With emotion, it needs only to be remembered that emotion is a movement, and there are only four possible movements (1) movement forward; (2) movement backward; (3) movement splattered in all directions; (4) no movement at all. The emotional state in which the mediator would like the parties, is the emotion of “interest,” in which the parties are moving forward, interested in the situation they are in, and willing to work on resolving it.
SUBJECT MATTER EXPERTISE
Subject matter expertise is something that can be learned by a mediator, by which is meant expertise in the subject matter of the particular dispute, for example, construction, family relationships, childcare, commercial relationships, contracts, labor relations, environmental, governmental, tort, contract, and so on. Some parties, in choosing a mediator, deliberately seek some subject matter experience, and therefore, as a matter of marketing, it may be helpful for a mediator to acquire and therefore be able to advertise certain subject matter expertise.

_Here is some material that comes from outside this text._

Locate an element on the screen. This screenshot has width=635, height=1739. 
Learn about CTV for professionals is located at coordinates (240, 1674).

However, it will be found that, once the mediator has mastered or become proficient in the craft of mediation, that the skills can be applied across a wide variety of subject matters. Some people always insist on choosing a retired judge, because judges have experience in the conduct of trials, even though a judge may know less than the attorneys – this is because attorneys nearly always specialize, whereas judges, once they are on the bench, take a random variety of cases that come before them.

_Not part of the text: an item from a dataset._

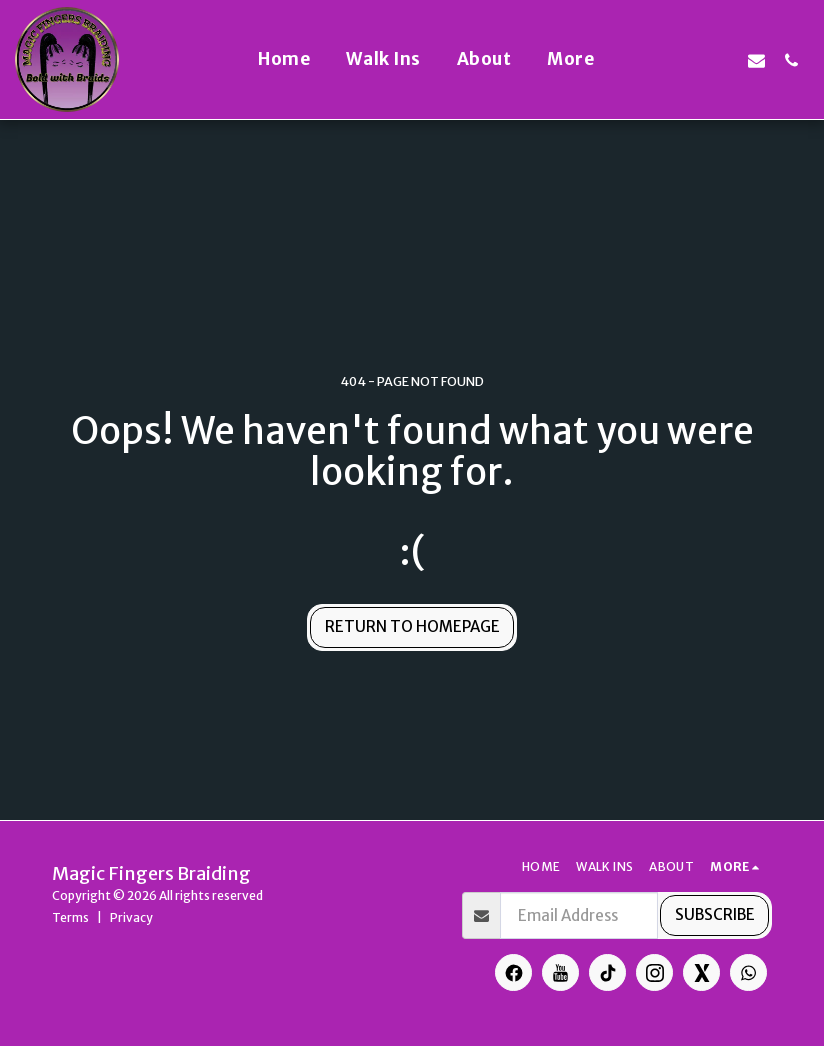  What do you see at coordinates (70, 917) in the screenshot?
I see `Terms` at bounding box center [70, 917].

The particular expertise of an experienced judge is in predicting the likely of a case. But if a mediator wishes to mediate in the area of, say international relations or environmental controversies, then in order to acquire business, it will probably be necessary to acquire some expertise in the subject matter, in order to be able to present credentials that will serve to enforce credibility.
Decisiveness is essential in a mediator, because she cannot allow a mediation to wallow for any great length of time, without the parties becoming impatient, except in those relatively uncommon instances where the mediation is designed to be “transformational” and partakes of many of the qualities of therapy. The mediator has to decide, generally, who to speak to, when to speak to them, what to say to them, how much to allow them to say, because she has an obligation to create a momentum and keep it going. There is a purpose in view, and there is generally a time limit, and unless the parties feel they are making some progress, they are likely to be discouraged and the mediation may fail to achieve its purpose, which is to affect resolution.
In summary, these five qualities are skills that can be learned and developed. They are basic yet profound. Attentiveness is the foundation of communication skills, but must be combined with decisiveness because it is up to the mediator to make things happen. Action must happen but it must be right action, which is the subject of ethics. The mediator must develop sensitivities that are not accessible to pure reason, and this is the subject of emotional intelligence. The mediator must be able to talk the same language as the disputants, which means some subject matter expertise.
The scarcity of these qualities is why the mediation is happening at all. The mediator supplies what is missing to enable the disputants to settle their dispute and move on with their lives.
It has been said that people get attached to their problems and conflicts, but the reality of conflict was never better expressed than by General William Tecumseh Sherman: “War is hell,” and it is a service to people to help them find resolution.